The Edge at Lowry will close sometime next month after the city was granted an emergency court order to shut down the five-building complex because it has become a criminal nuisance, city spokesman Ryan S. Luby said Wednesday.
The city filed the petition last week after several armed and suspected members of Tren de Aragua, a Venezuelan gang also known as TDA, were alleged to have kidnapped, bound and pistol-whipped two people at the complex last month.
City officials did not say what set off the dispute.
“We needed to get ahold of that property because it was being completely unmanaged,” City Attorney Pete Schulte said at a news conference this week. “Nobody at that premise is going to prevent individuals from committing crimes.”
He said the complex and its intruders posed an imminent threat to the public’s welfare and safety.
Nine of the 16 people involved in the alleged kidnapping are charged with various counts, including first-degree assault, aggravated robbery and extortion, the Aurora Police Department said in a statement.
It was unclear whether any of the 16 were gang members. Police said all were detained by U.S. Immigration and Customs Enforcement.
About 60 units in the complex are occupied, including some vacant apartments that gang members and squatters are using illegally, city officials said, adding that they are working with Arapahoe County and other community partners to provide relocation assistance for legitimate residents.

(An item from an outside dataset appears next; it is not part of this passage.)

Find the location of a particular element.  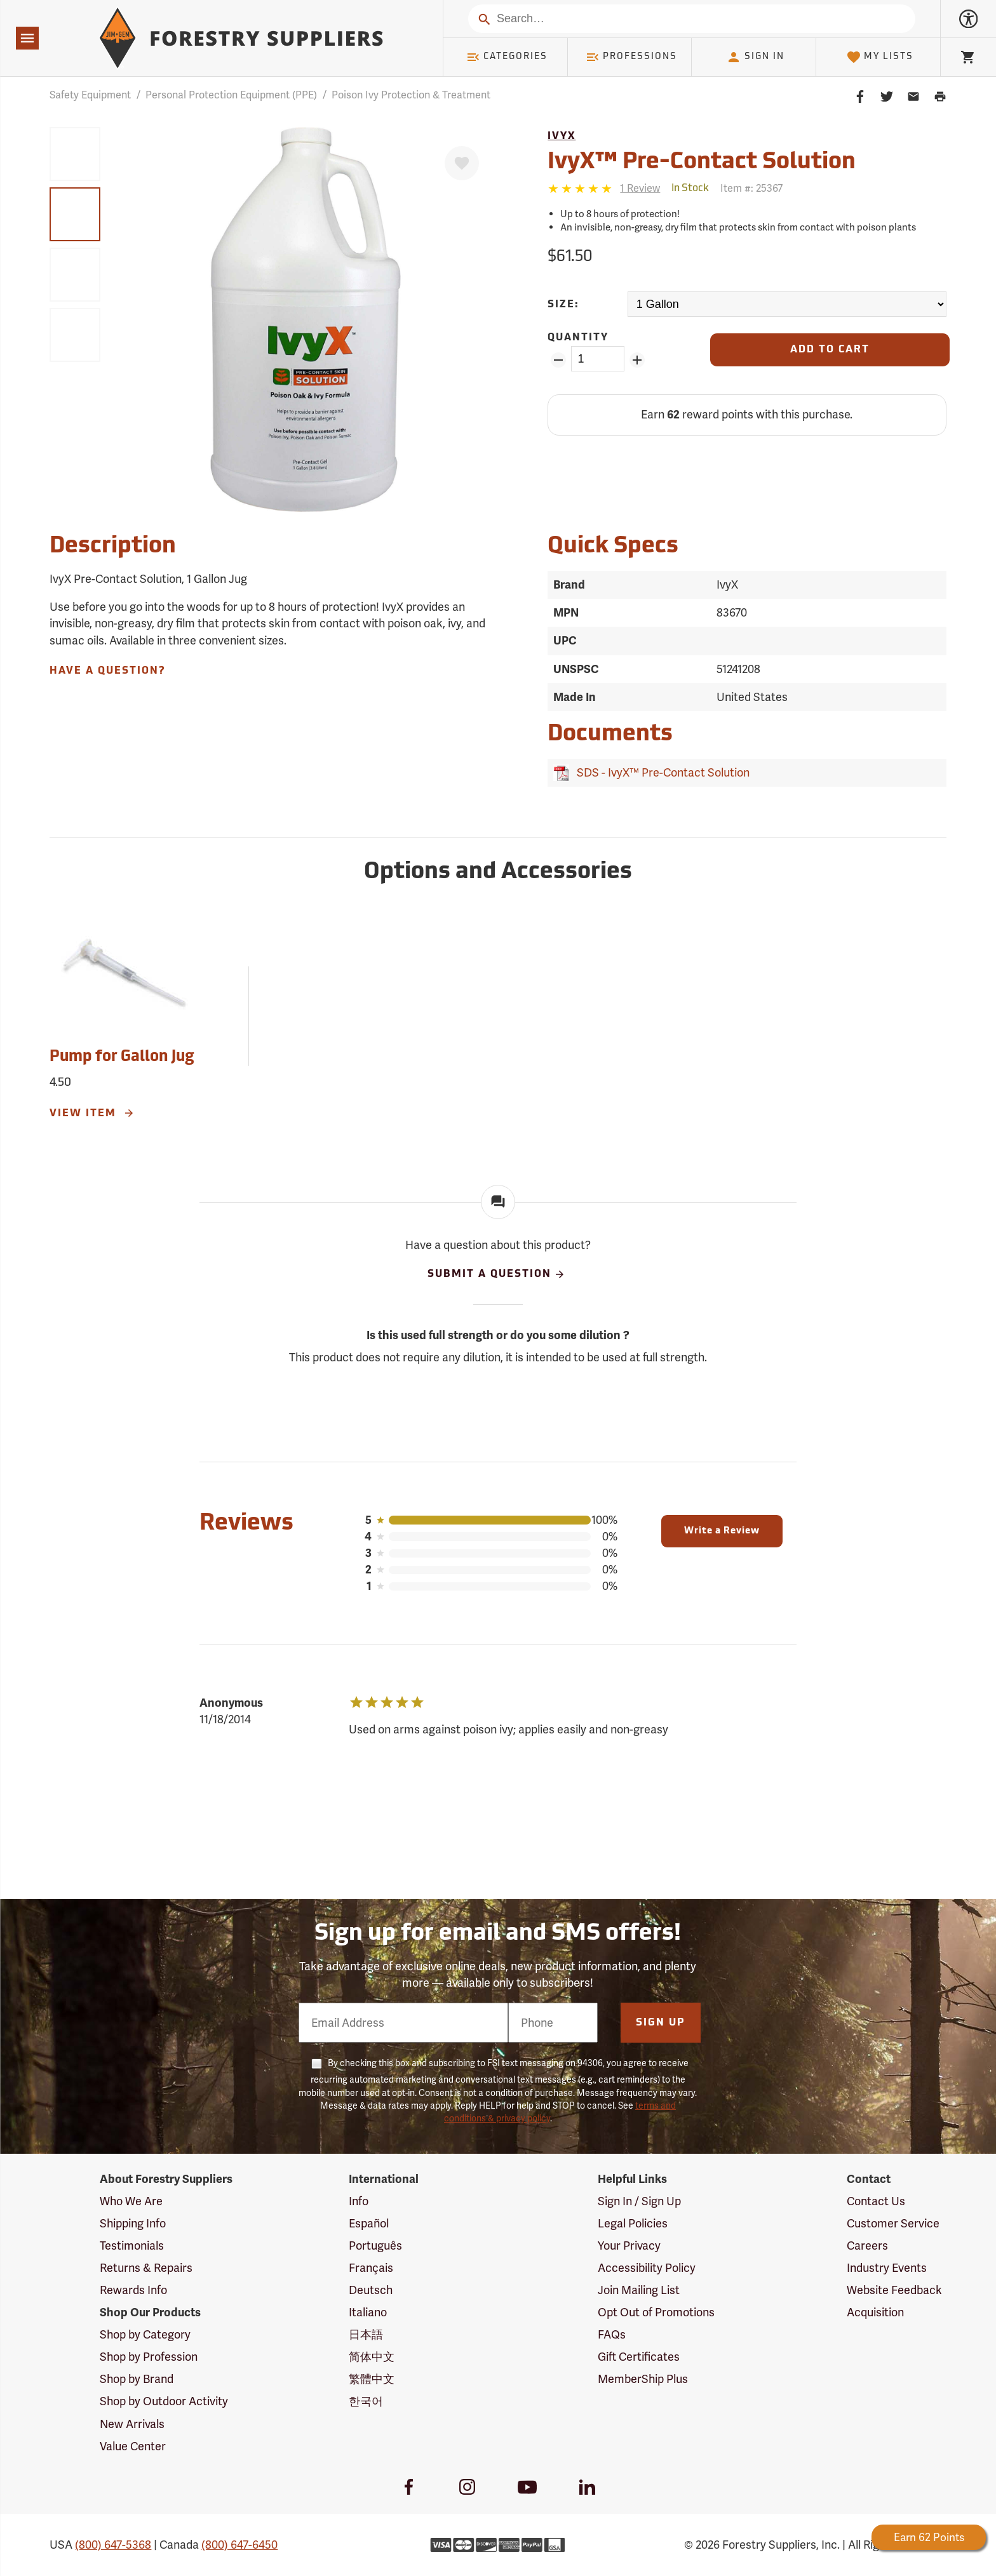

Shop by Outdoor Activity is located at coordinates (164, 2401).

During an investigation, officers found guns hidden in the walls of some units, city officials said. Records indicate officers searched five apartments on Dec. 17 and found at least three handguns, extended magazines and multiple knives.
The building is owned by Five Dallas Partners LLC and operated by CBZ Management LLC. Neither responded to requests by phone and email for comment.
The apartment buildings drew national attention in August when a viral video surfaced of armed suspected gang members breaking into an occupied unit.
Trump, then on the campaign trail, took aim at Aurora, claiming the city had been overtaken by Venezuelan gangs, and he repeatedly claimed during a presidential debate that the TDA had taken over the apartments.
Weeks later, during a campaign rally in Aurora, Trump revealed his plans to target undocumented gang members in the mass deportations he said would begin once he took office. He called his initiative “Operation Aurora.”
At the time, local authorities acknowledged the gang had a small presence in the city, but they insisted it had not taken over the complex. Some residents agreed the allegations were overblown, but others said they believed it was happening.
As of July 2024, there were 435,719 convicted criminal immigrants in the U.S. who were not under Immigration and Customs Enforcement Detention, according to the federal agency. It did not say how many of them may have been gang members.
The alleged kidnapping last month sealed the fate of the Edge at Lowry, which city officials called a distressed property with many “unlawful tenants who moved into vacant apartments without applying for a lease or application.”
Mayor Mike Coffman declined to comment.
At the news conference announcing the closing, Police Chief Todd Chamberlain said, “The city of Aurora has seen a major problem that’s been infecting our community.” He said the property was “crime-infested.”
Jessica Prosser, Aurora’s director of Housing and Community Services, said the property is uninhabitable, citing trash abatement orders and $70,000 in outstanding water, utilities and gas bills.